If you wish to strengthen your relationship and improve your communication skills with each other, couples work is recommended sooner rather than later. We can address any difficulties that have set in and establish positive and constructive agreements between you. This work will involve homework assignments for you to complete between sessions, such as practising new communication skills with one another, listening to each other more effectively, or spending time together in certain activities.
If one or both of you are unsure whether you wish to continue in the relationship, or if one of you does not want to attend therapy, then therapy cannot change this!
It may become clear in the course of the therapy whether or not your relationship has a future, and what you need to do to achieve your relationship goals.
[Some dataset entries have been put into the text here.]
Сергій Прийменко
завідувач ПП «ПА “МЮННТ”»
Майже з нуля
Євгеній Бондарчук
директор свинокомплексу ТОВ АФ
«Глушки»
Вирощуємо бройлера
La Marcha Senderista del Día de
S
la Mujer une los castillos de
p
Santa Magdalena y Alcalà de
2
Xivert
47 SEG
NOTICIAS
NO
It can be challenging to face the truth of what your relationship has become, but if you both have a strong and equal commitment to make this work, a lot can be achieved.
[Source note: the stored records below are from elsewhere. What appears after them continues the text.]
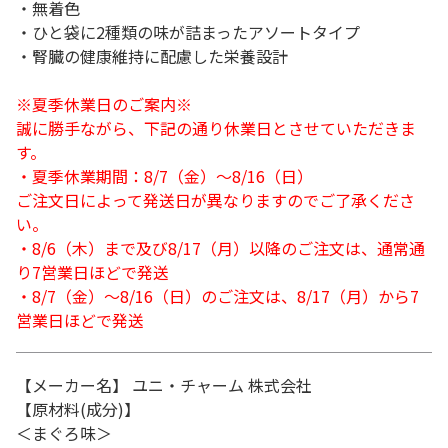
・無着色
・ひと袋に2種類の味が詰まったアソートタイプ
・腎臓の健康維持に配慮した栄養設計
※夏季休業日のご案内※
誠に勝手ながら、下記の通り休業日とさせていただきま
す。
・夏季休業期間：8/7（金）～8/16（日）
ご注文日によって発送日が異なりますのでご了承くださ
い。
・8/6（木）まで及び8/17（月）以降のご注文は、通常通
り7営業日ほどで発送
・8/7（金）～8/16（日）のご注文は、8/17（月）から7
営業日ほどで発送
【メーカー名】 ユニ・チャーム 株式会社
【原材料(成分)】
＜まぐろ味＞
Couples therapy is also available if you have decided to end your relationship and you need support to conduct the process of separation and making arrangements, for example for childcare. Mediation may then be effective once the emotional issues have been clarified, and you have agreed to some joint rules for how you will deal with stressful topics.
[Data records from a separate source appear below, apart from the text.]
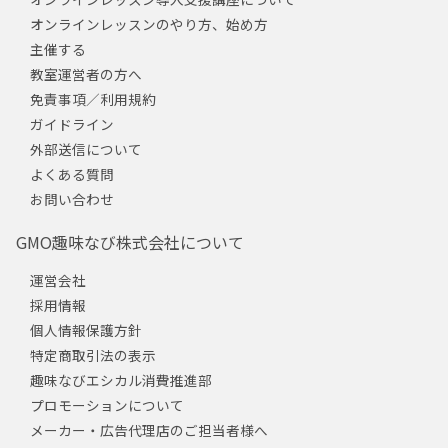
オンラインレッスンのやり方、始め方
主催する
教室運営者の方へ
免責事項／利用規約
ガイドライン
外部送信について
よくある質問
お問い合わせ
GMO趣味なび株式会社について
運営会社
採用情報
個人情報保護方針
特定商取引法の表示
趣味なびエシカル消費推進部
プロモーションについて
メーカー・広告代理店のご担当者様へ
Joint sessions can be held face to face or online. The first sessions are often a process of identifying what the real problems are, before they can be addressed. The first session is an hour and a half, and subsequent sessions are one hour and fifteen minutes. The length and frequency of the couples therapy cannot be determined until we have agreed what you want from it, and how this might be achieved.
Couples therapy is sometimes less frequent than individual therapy to allow you time to apply the therapy in practice. Often, we may begin by looking at the type and quality of your communication and interactions and how you can make immediate changes that can help stabilise your day-to-day experience of being together. You are asked to undertake “homework” and report back on how it went, so that the three of us are all working together constructively towards the same desired outcomes.
Being in the room (or online) together with the therapist can quickly have an impact on your relationship, as you will start to see your interactions in a new way. The therapist does not judge or take sides, and offers a neutral, safe space for you to begin to make sense of what has been happening. The therapist will be looking for the strengths in your relationship as well as the problems that need attention.